# [About this task]
Would you please give every entry again exactly, without the pictures?

# [Data for review]
- - - - -

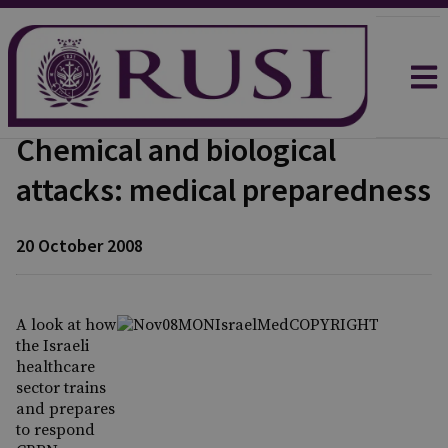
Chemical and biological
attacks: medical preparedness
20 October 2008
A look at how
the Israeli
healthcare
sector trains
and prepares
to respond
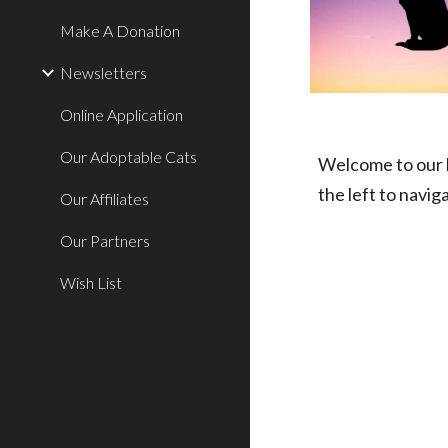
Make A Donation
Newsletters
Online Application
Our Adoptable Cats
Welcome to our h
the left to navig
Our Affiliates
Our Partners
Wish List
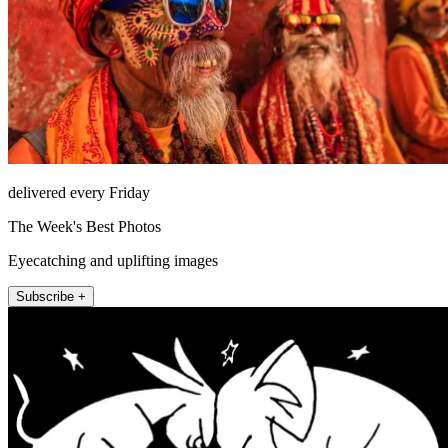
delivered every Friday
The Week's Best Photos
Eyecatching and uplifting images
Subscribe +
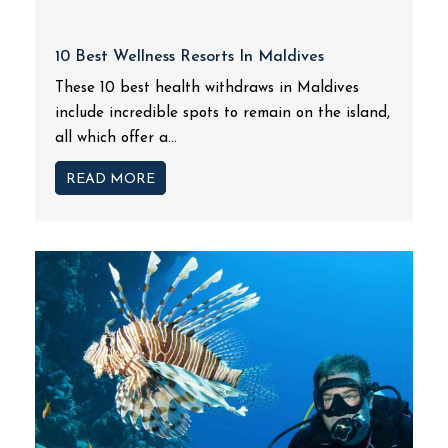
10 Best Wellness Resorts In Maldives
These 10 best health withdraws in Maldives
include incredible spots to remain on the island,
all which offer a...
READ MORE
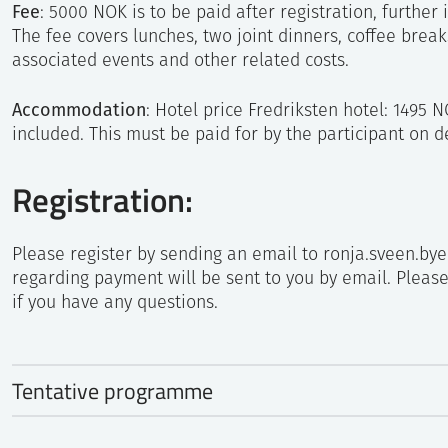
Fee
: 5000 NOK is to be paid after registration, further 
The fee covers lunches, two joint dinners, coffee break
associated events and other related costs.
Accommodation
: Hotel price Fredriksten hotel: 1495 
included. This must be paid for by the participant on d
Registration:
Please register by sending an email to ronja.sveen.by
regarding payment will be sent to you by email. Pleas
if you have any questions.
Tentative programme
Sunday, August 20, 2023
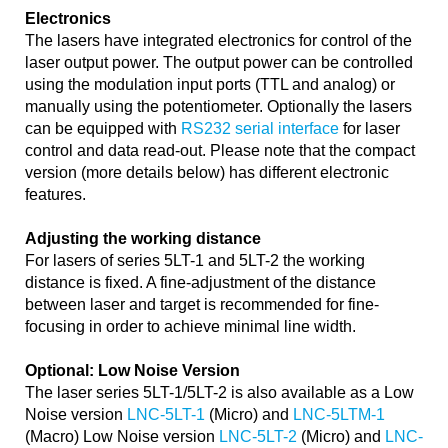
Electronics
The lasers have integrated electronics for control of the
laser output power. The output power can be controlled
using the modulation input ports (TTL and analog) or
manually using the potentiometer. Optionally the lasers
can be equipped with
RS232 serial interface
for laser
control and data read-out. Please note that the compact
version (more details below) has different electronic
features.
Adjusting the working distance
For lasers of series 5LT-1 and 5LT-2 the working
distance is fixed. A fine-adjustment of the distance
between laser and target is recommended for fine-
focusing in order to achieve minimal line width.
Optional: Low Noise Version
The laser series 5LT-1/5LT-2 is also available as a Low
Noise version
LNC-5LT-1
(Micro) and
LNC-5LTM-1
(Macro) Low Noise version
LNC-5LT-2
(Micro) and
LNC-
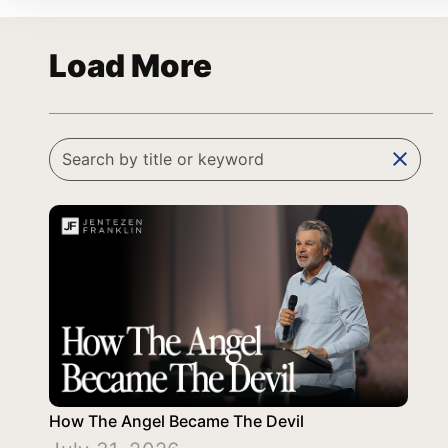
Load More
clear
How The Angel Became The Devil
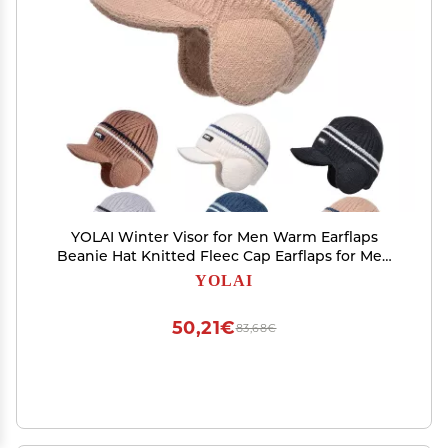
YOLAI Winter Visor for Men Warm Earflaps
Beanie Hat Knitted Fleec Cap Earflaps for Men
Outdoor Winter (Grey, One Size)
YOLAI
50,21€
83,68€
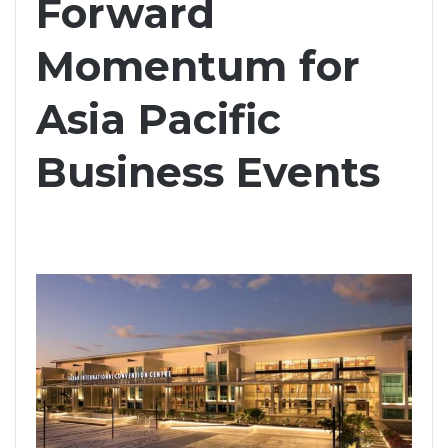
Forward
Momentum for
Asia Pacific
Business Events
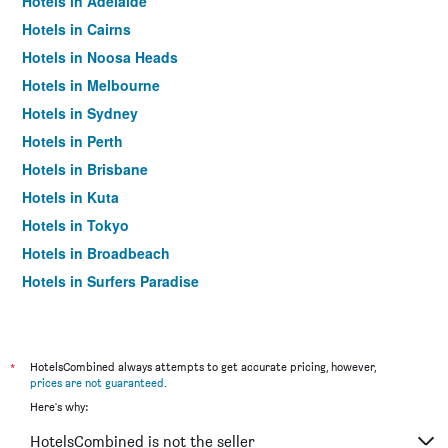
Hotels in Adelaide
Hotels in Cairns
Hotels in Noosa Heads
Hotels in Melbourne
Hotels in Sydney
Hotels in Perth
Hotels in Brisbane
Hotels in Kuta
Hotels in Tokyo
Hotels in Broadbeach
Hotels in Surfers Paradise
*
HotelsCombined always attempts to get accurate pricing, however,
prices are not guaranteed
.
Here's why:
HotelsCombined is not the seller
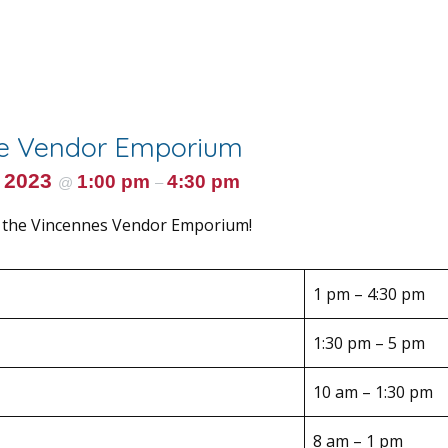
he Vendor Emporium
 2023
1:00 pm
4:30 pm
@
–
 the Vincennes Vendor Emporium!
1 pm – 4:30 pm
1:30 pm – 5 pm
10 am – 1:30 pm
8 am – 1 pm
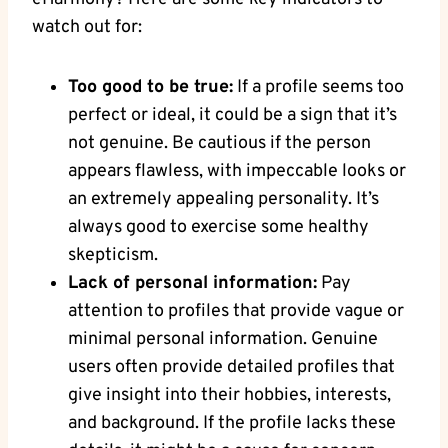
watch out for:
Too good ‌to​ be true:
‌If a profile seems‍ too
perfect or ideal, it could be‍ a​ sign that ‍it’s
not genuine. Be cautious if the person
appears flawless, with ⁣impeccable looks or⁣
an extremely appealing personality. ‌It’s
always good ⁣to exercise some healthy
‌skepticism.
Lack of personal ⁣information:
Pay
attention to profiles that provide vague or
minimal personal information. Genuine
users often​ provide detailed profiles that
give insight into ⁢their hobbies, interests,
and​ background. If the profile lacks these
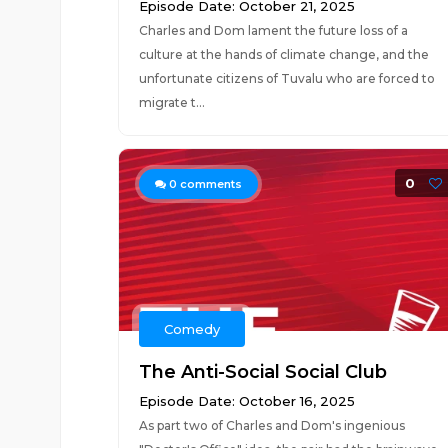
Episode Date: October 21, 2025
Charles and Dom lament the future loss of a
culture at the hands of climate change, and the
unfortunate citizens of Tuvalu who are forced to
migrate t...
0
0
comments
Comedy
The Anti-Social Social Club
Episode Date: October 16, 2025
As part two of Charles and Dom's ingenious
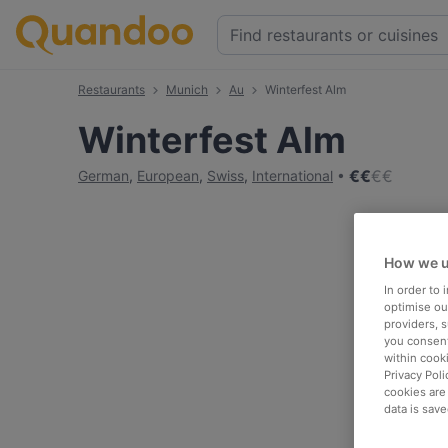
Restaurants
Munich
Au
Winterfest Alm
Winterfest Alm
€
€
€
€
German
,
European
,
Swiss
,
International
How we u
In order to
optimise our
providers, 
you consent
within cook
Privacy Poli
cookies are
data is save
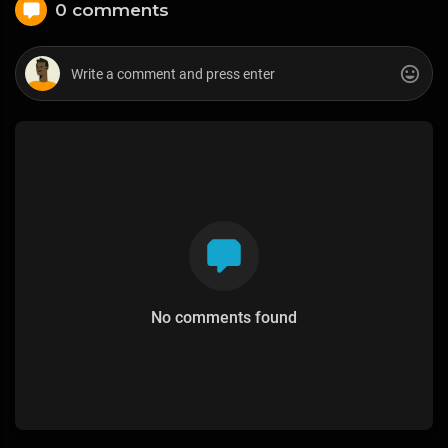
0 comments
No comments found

- - - - -

# [Exercise output]
Chemical and biological
attacks: medical preparedness
20 October 2008
A look at how
the Israeli
healthcare
sector trains
and prepares
to respond
Make A Donation
Newsletters
Online Application
Our Adoptable Cats
Welcome to our h
the left to navig
Our Affiliates
Our Partners
Wish List
delivered every Friday
The Week's Best Photos
Eyecatching and uplifting images
Subscribe +
10 Best Wellness Resorts In Maldives
These 10 best health withdraws in Maldives
include incredible spots to remain on the island,
all which offer a...
READ MORE
Fee
: 5000 NOK is to be paid after registration, further 
The fee covers lunches, two joint dinners, coffee break
associated events and other related costs.
Accommodation
: Hotel price Fredriksten hotel: 1495 
included. This must be paid for by the participant on d
Registration:
Please register by sending an email to ronja.sveen.by
regarding payment will be sent to you by email. Pleas
if you have any questions.
Tentative programme
Sunday, August 20, 2023
Electronics
The lasers have integrated electronics for control of the
laser output power. The output power can be controlled
using the modulation input ports (TTL and analog) or
manually using the potentiometer. Optionally the lasers
can be equipped with
RS232 serial interface
for laser
control and data read-out. Please note that the compact
version (more details below) has different electronic
features.
Adjusting the working distance
For lasers of series 5LT-1 and 5LT-2 the working
distance is fixed. A fine-adjustment of the distance
between laser and target is recommended for fine-
focusing in order to achieve minimal line width.
Optional: Low Noise Version
The laser series 5LT-1/5LT-2 is also available as a Low
Noise version
LNC-5LT-1
(Micro) and
LNC-5LTM-1
(Macro) Low Noise version
LNC-5LT-2
(Micro) and
LNC-
Load More
clear
How The Angel Became The Devil
YOLAI Winter Visor for Men Warm Earflaps
Beanie Hat Knitted Fleec Cap Earflaps for Men
Outdoor Winter (Grey, One Size)
YOLAI
50,21€
83,68€
Forward
Momentum for
Asia Pacific
Business Events
Hotels in Adelaide
Hotels in Cairns
Hotels in Noosa Heads
Hotels in Melbourne
Hotels in Sydney
Hotels in Perth
Hotels in Brisbane
Hotels in Kuta
Hotels in Tokyo
Hotels in Broadbeach
Hotels in Surfers Paradise
*
HotelsCombined always attempts to get accurate pricing, however,
prices are not guaranteed
.
Here's why:
HotelsCombined is not the seller
he Vendor Emporium
 2023
1:00 pm
4:30 pm
@
–
 the Vincennes Vendor Emporium!
1 pm – 4:30 pm
1:30 pm – 5 pm
10 am – 1:30 pm
8 am – 1 pm
watch out for:
Too good ‌to​ be true:
‌If a profile seems‍ too
perfect or ideal, it could be‍ a​ sign that ‍it’s
not genuine. Be cautious if the person
appears flawless, with ⁣impeccable looks or⁣
an extremely appealing personality. ‌It’s
always good ⁣to exercise some healthy
‌skepticism.
Lack of personal ⁣information:
Pay
attention to profiles that provide vague or
minimal personal information. Genuine
users often​ provide detailed profiles that
give insight into ⁢their hobbies, interests,
and​ background. If the profile lacks these
Episode Date: October 21, 2025
Charles and Dom lament the future loss of a
culture at the hands of climate change, and the
unfortunate citizens of Tuvalu who are forced to
migrate t...
0
0
comments
Comedy
The Anti-Social Social Club
Episode Date: October 16, 2025
As part two of Charles and Dom's ingenious
Restaurants
Munich
Au
Winterfest Alm
Winterfest Alm
€
€
€
€
German
,
European
,
Swiss
,
International
How we u
In order to
optimise our
providers, 
you consent
within cook
Privacy Poli
cookies are
data is save
0 comments
No comments found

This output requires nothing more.